In this sequel to The Looking Glass Wars, young Queen Alyss has scarcely claimed the throne of Wonderland—the “true” version behind Lewis Carroll’s garbled account—when already she faces another threat to the peace and security of her realm. Her Imperial Viciousness, the ex-Queen Redd, has escaped through the Heart Crystal that enables the queens of Alyss’s bloodline to rule through the power of pure imagination. Too soon, Redd is ready to stage a comeback, complete with a gang of otherworldly ruffians. Meanwhile, King Arch of the neighboring Borderlands has his own designs on the Queendom, plans based on a ludicrous form of machismo raised to the level of political ideology. Armed with weapons of freakish deadliness, seconded by henchpersons whose powers of inflicting death are as disturbing as their lack of humane values, and shrewd enough to hedge their bets with, for example, a bit of hostage-taking, these villains could not only overwhelm Wonderland’s defenses but even destroy it forever.

Meanwhile, Alyss faces dilemmas closer to home. First, there’s the matter of Dodge, the young guardsman she has loved since they were children, but who is consumed with vengeance against the anthropomorphic cat who murdered his father. Then there’s Homburg Molly, the queen’s half-blooded bodyguard from a race of warriors, called Milliners, whose specialty is weaponized headwear. Molly’s disappearance coincides with an outbreak of trouble that threatens the power of “white imagination” throughout Wonderland, stops up the looking-glass transportation system, and leads the father Molly never knew—the Hatter—on a queen-defying quest that at times seems like downright madness.

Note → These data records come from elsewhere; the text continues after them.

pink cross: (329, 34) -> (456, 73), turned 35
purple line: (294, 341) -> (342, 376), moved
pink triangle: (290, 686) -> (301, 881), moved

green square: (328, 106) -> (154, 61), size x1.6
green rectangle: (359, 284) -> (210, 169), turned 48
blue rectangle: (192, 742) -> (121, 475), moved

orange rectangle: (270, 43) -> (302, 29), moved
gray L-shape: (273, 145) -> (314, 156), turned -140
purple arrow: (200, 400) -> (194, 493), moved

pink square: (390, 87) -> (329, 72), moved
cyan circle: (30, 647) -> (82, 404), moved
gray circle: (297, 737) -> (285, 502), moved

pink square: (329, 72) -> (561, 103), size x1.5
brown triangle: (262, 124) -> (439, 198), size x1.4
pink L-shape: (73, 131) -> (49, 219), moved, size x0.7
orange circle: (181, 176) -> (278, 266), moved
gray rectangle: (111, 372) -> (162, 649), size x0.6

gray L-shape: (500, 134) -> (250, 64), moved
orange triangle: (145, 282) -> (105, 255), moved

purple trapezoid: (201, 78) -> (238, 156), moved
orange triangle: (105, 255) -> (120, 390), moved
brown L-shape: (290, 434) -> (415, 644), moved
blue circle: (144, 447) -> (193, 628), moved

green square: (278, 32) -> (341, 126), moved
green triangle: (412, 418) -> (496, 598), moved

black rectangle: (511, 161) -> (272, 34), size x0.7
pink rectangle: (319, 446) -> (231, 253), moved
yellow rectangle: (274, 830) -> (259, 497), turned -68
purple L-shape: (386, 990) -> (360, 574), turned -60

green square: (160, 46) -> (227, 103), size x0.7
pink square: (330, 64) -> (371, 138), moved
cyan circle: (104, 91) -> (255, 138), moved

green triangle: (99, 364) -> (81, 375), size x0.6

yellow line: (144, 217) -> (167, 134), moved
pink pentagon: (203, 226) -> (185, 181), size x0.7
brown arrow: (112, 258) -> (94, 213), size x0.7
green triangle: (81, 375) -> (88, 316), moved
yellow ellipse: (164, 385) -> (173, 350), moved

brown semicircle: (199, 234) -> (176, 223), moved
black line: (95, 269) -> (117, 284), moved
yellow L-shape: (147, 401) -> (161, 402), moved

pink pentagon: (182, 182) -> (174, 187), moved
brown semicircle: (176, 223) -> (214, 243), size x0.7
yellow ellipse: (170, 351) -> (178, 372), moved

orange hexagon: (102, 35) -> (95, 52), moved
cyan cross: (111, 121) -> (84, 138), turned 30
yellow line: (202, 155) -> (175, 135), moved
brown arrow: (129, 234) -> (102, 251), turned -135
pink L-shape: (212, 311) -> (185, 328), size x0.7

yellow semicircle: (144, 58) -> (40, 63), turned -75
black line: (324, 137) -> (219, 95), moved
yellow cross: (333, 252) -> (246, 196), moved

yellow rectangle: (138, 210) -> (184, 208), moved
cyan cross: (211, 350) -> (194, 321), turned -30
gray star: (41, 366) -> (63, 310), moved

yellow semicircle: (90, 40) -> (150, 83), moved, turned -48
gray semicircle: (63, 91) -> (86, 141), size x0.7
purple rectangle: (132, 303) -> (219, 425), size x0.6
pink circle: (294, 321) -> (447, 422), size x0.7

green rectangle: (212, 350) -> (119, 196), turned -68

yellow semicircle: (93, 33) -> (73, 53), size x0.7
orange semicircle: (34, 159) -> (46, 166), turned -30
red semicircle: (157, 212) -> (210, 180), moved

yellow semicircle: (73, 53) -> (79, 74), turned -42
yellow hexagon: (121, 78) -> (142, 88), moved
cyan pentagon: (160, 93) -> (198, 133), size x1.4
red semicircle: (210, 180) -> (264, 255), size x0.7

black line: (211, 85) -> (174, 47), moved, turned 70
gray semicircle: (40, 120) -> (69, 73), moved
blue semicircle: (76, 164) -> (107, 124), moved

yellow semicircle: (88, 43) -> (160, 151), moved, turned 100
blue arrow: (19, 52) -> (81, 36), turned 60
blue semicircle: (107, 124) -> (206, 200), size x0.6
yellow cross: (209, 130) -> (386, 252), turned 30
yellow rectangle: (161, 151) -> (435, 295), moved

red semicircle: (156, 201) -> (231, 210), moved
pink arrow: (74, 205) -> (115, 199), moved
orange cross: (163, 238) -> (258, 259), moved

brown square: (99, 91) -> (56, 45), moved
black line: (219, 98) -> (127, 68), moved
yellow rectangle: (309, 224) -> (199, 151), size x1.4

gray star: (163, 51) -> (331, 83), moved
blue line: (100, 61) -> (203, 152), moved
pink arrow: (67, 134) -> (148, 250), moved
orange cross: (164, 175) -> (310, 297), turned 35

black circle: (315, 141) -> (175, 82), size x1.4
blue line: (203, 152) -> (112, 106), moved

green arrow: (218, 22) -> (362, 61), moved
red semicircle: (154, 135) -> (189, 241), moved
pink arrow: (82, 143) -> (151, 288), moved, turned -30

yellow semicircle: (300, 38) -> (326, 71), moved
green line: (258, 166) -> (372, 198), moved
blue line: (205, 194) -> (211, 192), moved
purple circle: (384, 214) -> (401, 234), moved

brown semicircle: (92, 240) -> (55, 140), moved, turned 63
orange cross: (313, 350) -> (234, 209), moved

This fast-paced book is crammed with magical whimsies, macabre twists, furious battles, sneaky double-crosses, and Lewis-Carrollian imagery turned upside-down and inside-out as though in a fun-house mirror. Romance, family tragedy, Victorian-era alternate history, fantastic creatures, dancing skeletons, terrible poetry (what you get when you let slip the doggerels of war), and characters ranging from creepily ambivalent to flamboyantly evil, all crowd into the same canvas as card-soldiers, living chessmen, and a species of large-eared albino tutors. Somehow, it seems to be over too soon. But that’s all right; the series continues with a third book, titled Arch Enemy. Plus, author Beddor has co-authored a related series of graphic novels, collectively known as Hatter M.